Who should consider an offset mortgage?
Offsetting mortgages don’t work for everyone. In general, you must have a large amount of savings, have used up your tax-free savings options and pay a high level of income tax. For those with low balances or space left in their Allowance ISA, traditional savings may make more sense.
Additionally, fewer lenders have offset mortgage products, and they tend to have more interest rates instead Best deals on standard mortgages,
To see when an offset mortgage makes financial sense, let’s take a £250,000 mortgage with 15 years remaining. We’d compare keeping savings in an account that pays 3 percent while paying off a 4 percent mortgage versus offsetting the same cash against a 5 percent offset deal.
With savings of up to £100,000, the offset is a clear winner for higher and additional rate taxpayers.
How much can I save with an offset mortgage?
A higher rate taxpayer would pay £43,556 in interest on the mortgage over five years, while earning £10,561 on their savings after tax. So, their net interest costs will be less than £33,000. By contrast, they would pay £27,000 in interest on their offset mortgage – a saving of £6,000.
Additional rate taxpayers see even better returns with offsetting because more of their savings returns are lost to the tax. Even basic rate taxpayers are better off at this stage, by around £3,000.
The difference narrows to a saving of £75,000.
Higher and additional rate taxpayers still benefit from the offset – in this example around £1,600 and £3,200 respectively – but a basic rate taxpayer stands to lose money with the offset and would be better off keeping the savings aside.
Reduce the amount in the savings account to £50,000 and the offset is no longer beneficial to anyone. The interest saved on the mortgage is not enough to offset the higher interest rate on the mortgage.

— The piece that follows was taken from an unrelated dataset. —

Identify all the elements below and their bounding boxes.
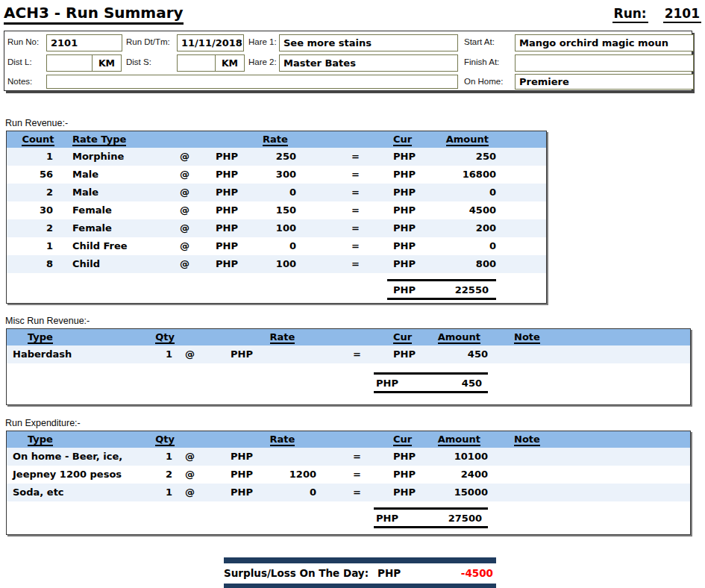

These calculations use today’s tax rules and do not take into account the higher tax on savings coming from April 2027. The tax on savings will rise to 22 per cent for basic rate, 42 per cent for higher rate and 47 per cent for additional rate taxpayers. The offsetting benefit will then increase for those who have maxed out their other tax-free savings options.

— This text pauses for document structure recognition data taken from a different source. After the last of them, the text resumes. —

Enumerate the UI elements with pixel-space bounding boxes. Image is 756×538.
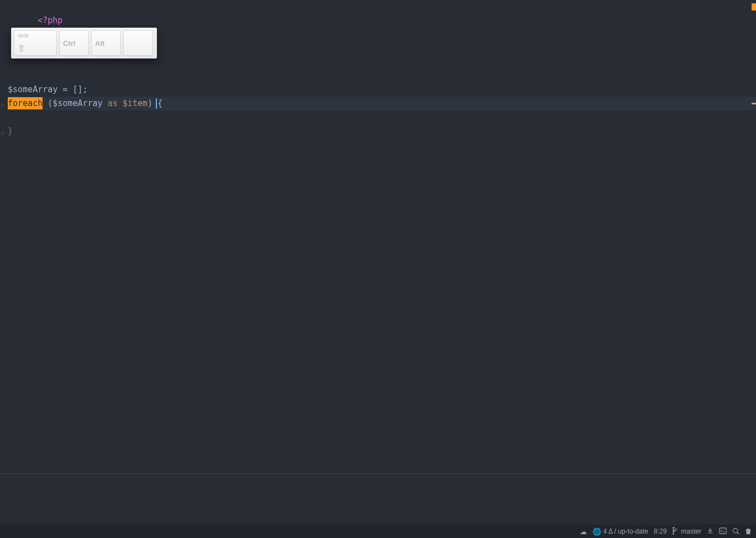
code-line-active[interactable]: foreach ($someArray as $item) { (8, 97, 756, 110)
token-punct: ; (82, 85, 87, 94)
status-cloud[interactable]: ☁ (580, 528, 587, 535)
token-space (118, 98, 123, 108)
code-line[interactable]: $someArray = []; (8, 83, 756, 97)
trash-icon (745, 528, 752, 536)
key-alt[interactable]: Alt (91, 30, 121, 56)
change-marker-icon (752, 103, 756, 104)
token-space (43, 98, 48, 108)
code-editor[interactable]: ⊘ ⊘ <?php $someArray = []; foreach ($som… (0, 0, 756, 525)
editor-gutter: ⊘ ⊘ (0, 0, 8, 525)
token-parameter: $it (123, 98, 138, 108)
key-label: Ctrl (63, 39, 75, 48)
key-blank[interactable] (123, 30, 153, 56)
code-line[interactable] (8, 14, 756, 28)
key-shift[interactable]: Shift ⇧ (14, 30, 57, 56)
token-keyword-highlighted: foreach (8, 97, 43, 109)
download-icon (707, 528, 713, 535)
code-line[interactable] (8, 110, 756, 124)
svg-point-1 (733, 528, 738, 532)
status-button[interactable] (707, 528, 713, 535)
token-paren: ) (148, 98, 153, 108)
token-paren: ( (48, 98, 53, 108)
status-button[interactable] (719, 528, 727, 535)
status-delta-text: 4 Δ / up-to-date (603, 528, 648, 535)
status-button[interactable] (732, 528, 739, 536)
keyboard-overlay: Shift ⇧ Ctrl Alt (11, 28, 157, 59)
terminal-icon (719, 528, 727, 535)
change-marker-icon (752, 3, 756, 10)
shift-arrow-icon: ⇧ (18, 44, 25, 53)
status-delta[interactable]: 🌐 4 Δ / up-to-date (592, 528, 648, 535)
search-icon (732, 528, 739, 536)
code-content[interactable]: <?php $someArray = []; foreach ($someArr… (8, 0, 756, 138)
branch-name: master (681, 528, 701, 535)
gutter-mark: ⊘ (0, 98, 6, 112)
text-cursor (156, 98, 157, 109)
key-label: Alt (95, 39, 104, 48)
branch-icon (672, 527, 679, 536)
cloud-icon: ☁ (580, 528, 587, 535)
token-keyword: as (108, 98, 118, 108)
code-line[interactable]: } (8, 124, 756, 138)
status-git-branch[interactable]: master (672, 527, 701, 536)
status-cursor-position[interactable]: 8:29 (654, 528, 666, 535)
token-operator: = [] (57, 85, 82, 94)
gutter-mark: ⊘ (0, 126, 6, 140)
token-brace: } (8, 126, 13, 136)
token-parameter: em (138, 98, 148, 108)
token-variable: $someArray (53, 98, 102, 108)
editor-divider (0, 473, 756, 474)
token-brace: { (158, 98, 162, 108)
token-space (103, 98, 108, 108)
cursor-position-text: 8:29 (654, 528, 666, 535)
code-line[interactable] (8, 69, 756, 83)
status-bar: ☁ 🌐 4 Δ / up-to-date 8:29 master (0, 525, 756, 538)
token-variable: $someArray (8, 85, 57, 94)
key-label: Shift (18, 33, 29, 39)
globe-icon: 🌐 (592, 528, 601, 535)
status-button[interactable] (745, 528, 752, 536)
svg-rect-0 (720, 528, 726, 534)
code-line[interactable]: <?php (8, 0, 756, 14)
key-ctrl[interactable]: Ctrl (59, 30, 89, 56)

But you still need to take into account the different interest rates you get on savings accounts, standard mortgages, and offset mortgages, or what returns you might get if you invested the money instead – which again will involve questions of liquidity.
“Whether it’s worth paying a higher mortgage rate will depend on what level of tax you pay, how much savings you have, and whether you plan to spend any of those savings over the life of the mortgage,” says Sarah Coles, head of personal finance at Hargreaves Lansdown. “You’ll need to do the math to see if it works for you.”
Offsetting mortgages will never become mainstream, as normal savings routes are more straightforward for most people. But for high-income people with large cash balances who are running out of tax-free shelters, an offset can be an efficient home for their money.